Chris-Craft is now owned by Winnebago Industries, Inc. (since June 4, 2018). The prior owner (seller) was Stellican, Ltd. who had owned Chris-Craft from 2001. The company has a brand heritage that dates back to 1874. They build boats in 2021 from 23 to 35 feet in length.

This model Chris-Craft is 57 feet LOA with a beam of 15 feet. She weighs about 24-25 tons. She is batten-seamed double planked mahogany in the carvel planking style. The bottom is double one and a half-inch planks with the rest of the hull being double seven eighths-inch planks. Primary framing is one and a half by three and a fourth inches on 24-inch centers with intermediate frames of one and a fourth inches by two inches, also on 24-inch centers. Thus, the frame spacing is every 12 inches.

The deckhouse roof and structure plus the pilothouse are made of fiberglass. Chris-Craft started using fiberglass in the mid-1950s for various parts and some cabin tops for their cabin cruisers and speedboats. The fin on the very stunning 1955 Cobra 21-footer was fiberglass. They used it in other boats, but this boat model is the best recognized.

While there were engine choices, over the years most of the yachts were powered by twin 8V71N GM diesels. These were in the 300-hp each range. Gas engines for the river and lake-based cruisers were also listed on the price sheets when the yachts were ordered. These boats often cruise at 11-12 knots at 1400-1500 RPMs with the GM diesels. 

There is a forward stateroom with upper and lower berths with a separate head at the front of the accommodations plan. Next is the fully equipped galley to starboard with a convertible U-shaped dinette to port. 

Up a half set of stairs is an expansive main salon with a less-than-full headroom engine room under it. See the three small portholes for the engine space in the photo. The generator is also in this space.

Aft and down the stairs there are a convertible couch and a guest stateroom, as well as the master stateroom. Both offer twin beds and a head. Dresser drawers are built-in within each. One feels a sense of spaciousness in the master, but not the guest areas.

On deck at the support panel are wing doors and with the enclosure keep the breeze and weather off the aft sitting area. Spacious side decks lead to the bow area were there is room for deck chairs in addition to the built-in seating at the front of the deckhouse.

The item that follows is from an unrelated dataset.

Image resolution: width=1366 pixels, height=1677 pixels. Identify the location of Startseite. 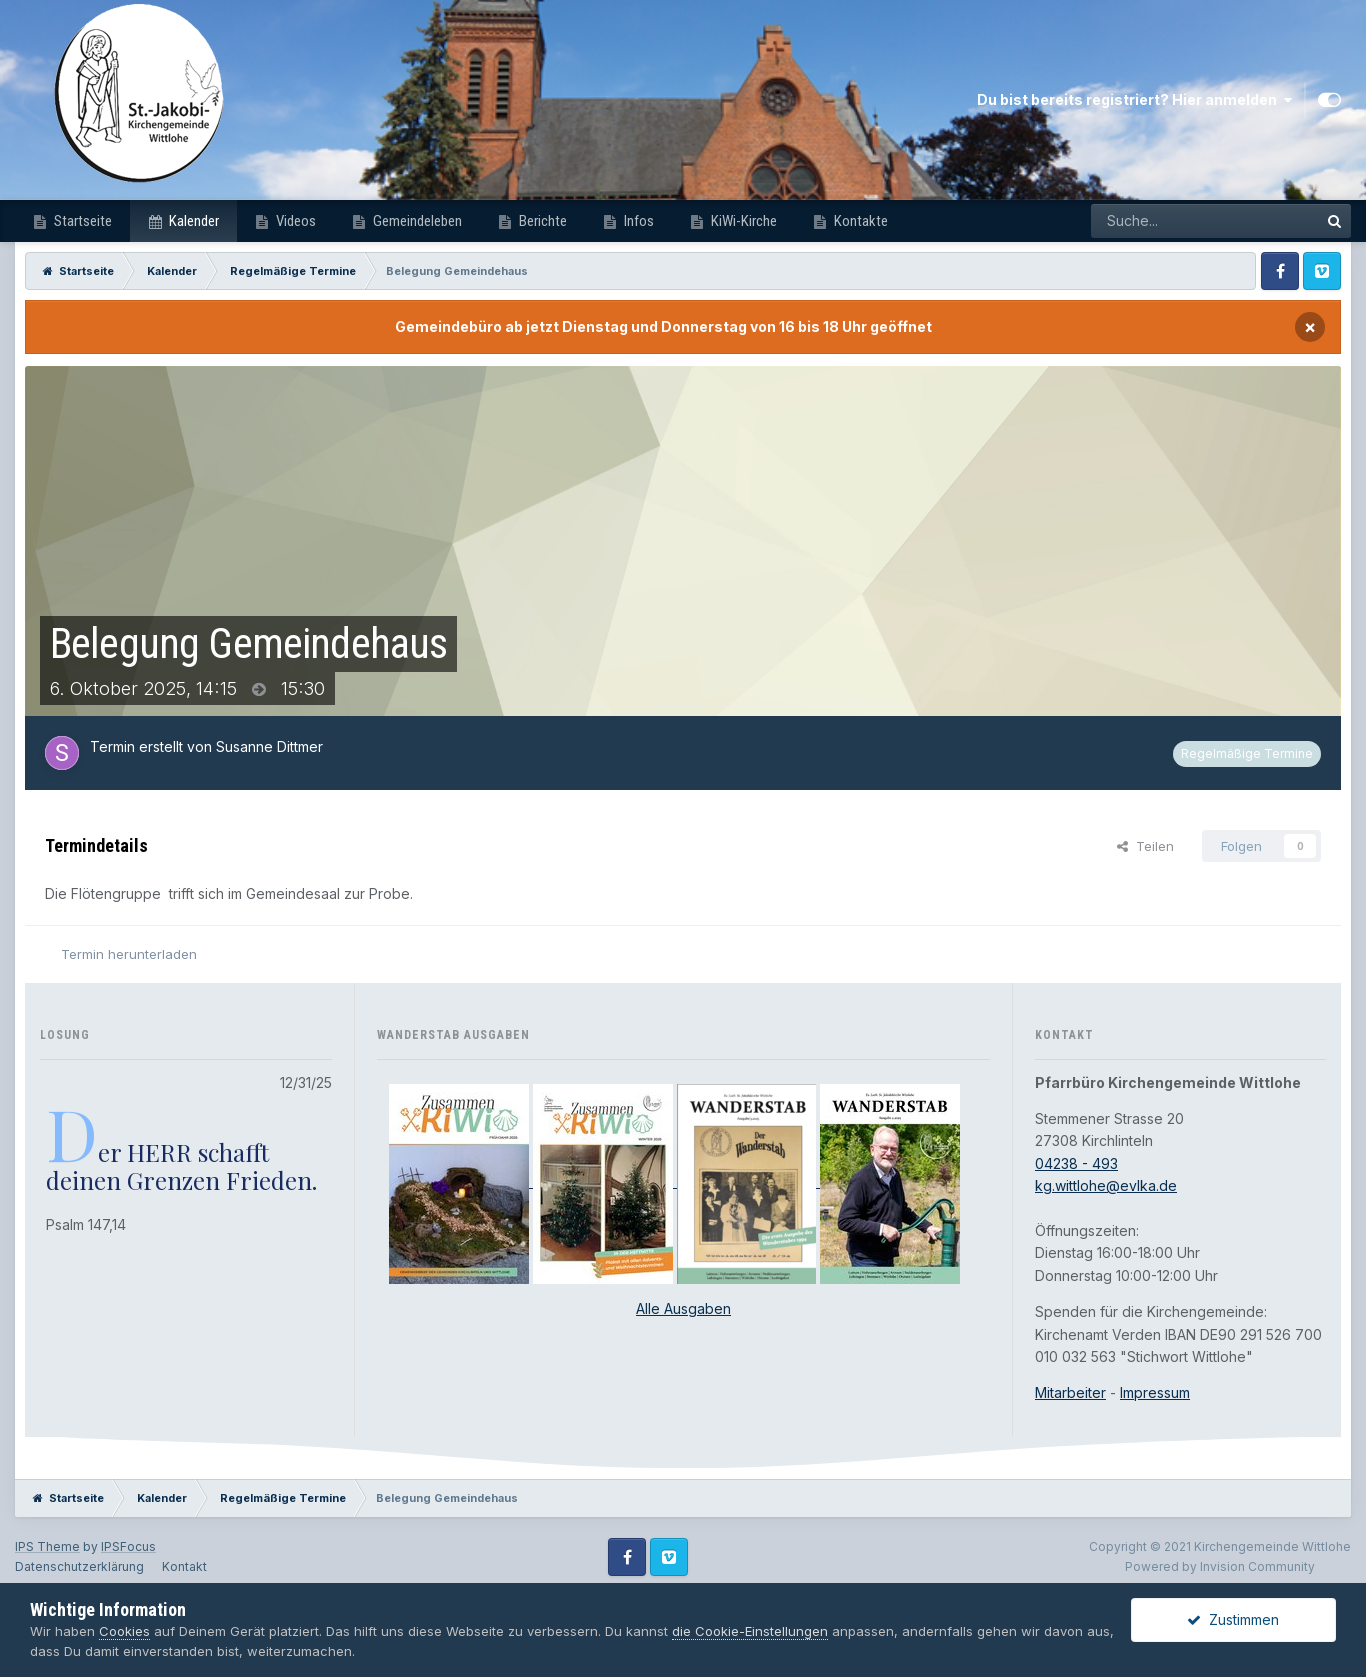 (81, 221).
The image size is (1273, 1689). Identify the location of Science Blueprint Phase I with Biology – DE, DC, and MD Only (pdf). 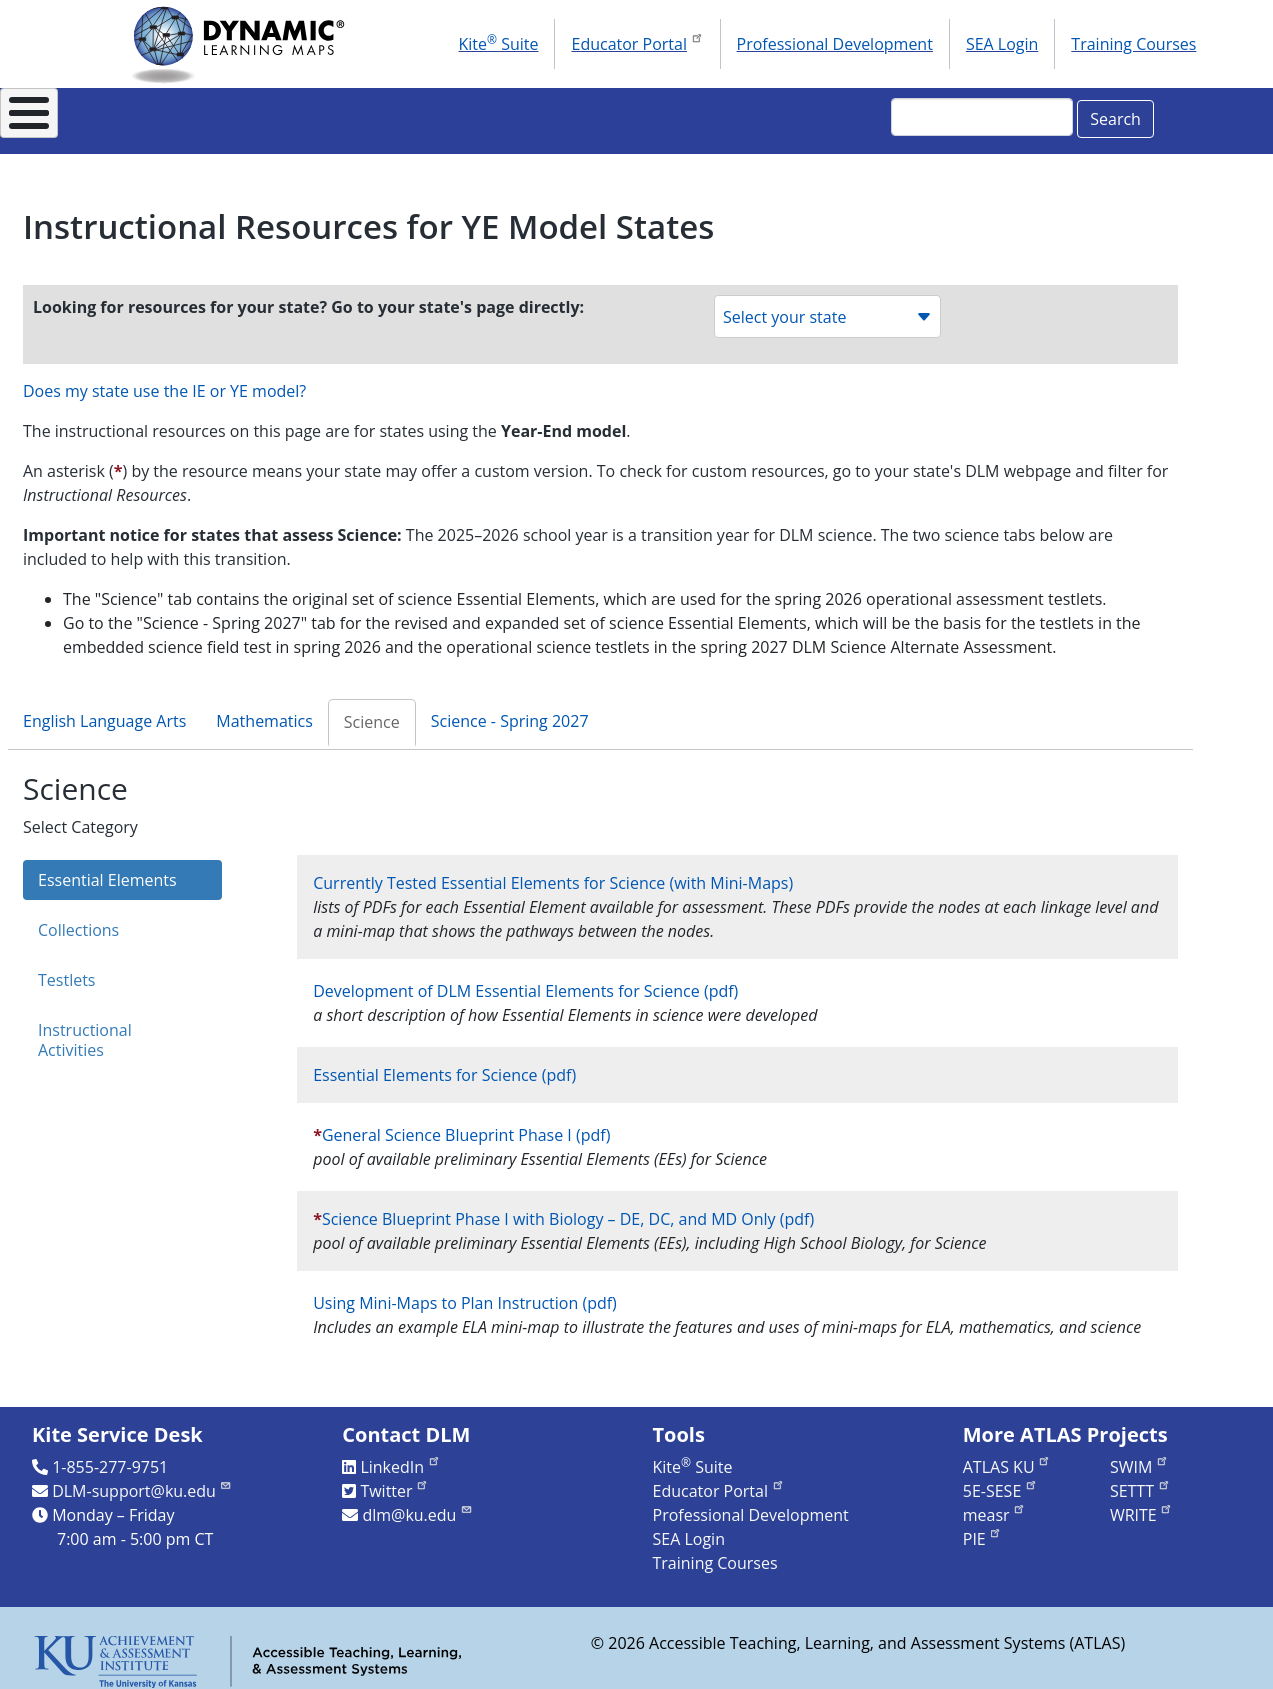 (568, 1208).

The Cruising the Chesapeake June 18-20 ACBS Antique and Classic Boat Festival with its Arts at Navy Point of maritime juried artists and fine marine craftsmen is a wonderful, full festival and classic boat show. There are boat rides and seminars on June 18 and 19. The awards luncheon (separate fee) is on June 20, which is Sunday, Father’s Day. Boats for sale are offered all three days.

The 100 boats in the show range from runabouts to yachts with race boats, skiffs, launches, hydroplanes and utilities also there, in slips in the water and on the land of the 17 acres of the Chesapeake Bay Maritime Museum (CBMM).